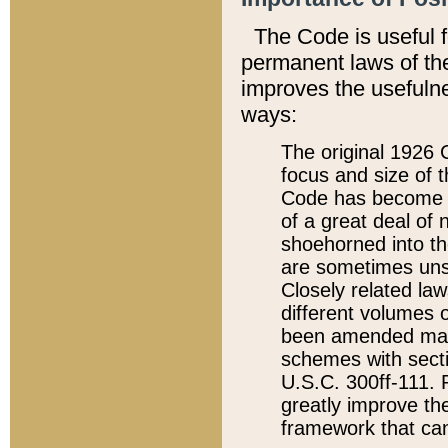
The Code is useful 
permanent laws of the
improves the usefulne
ways:
The original 1926 C
focus and size of t
Code has become a
of a great deal of
shoehorned into the
are sometimes unsu
Closely related la
different volumes 
been amended ma
schemes with sect
U.S.C. 300ff-111. P
greatly improve the
framework that can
● ● ● ● ● ● ●
§ **Work to be completed**
Output all the material exactly. The pictures are to be left out.

§ **Exercise result**
The Code is useful 
permanent laws of the
improves the usefulne
ways:
The original 1926 C
focus and size of t
Code has become a
of a great deal of
shoehorned into the
are sometimes unsu
Closely related la
different volumes 
been amended ma
schemes with sect
U.S.C. 300ff-111. P
greatly improve the
framework that can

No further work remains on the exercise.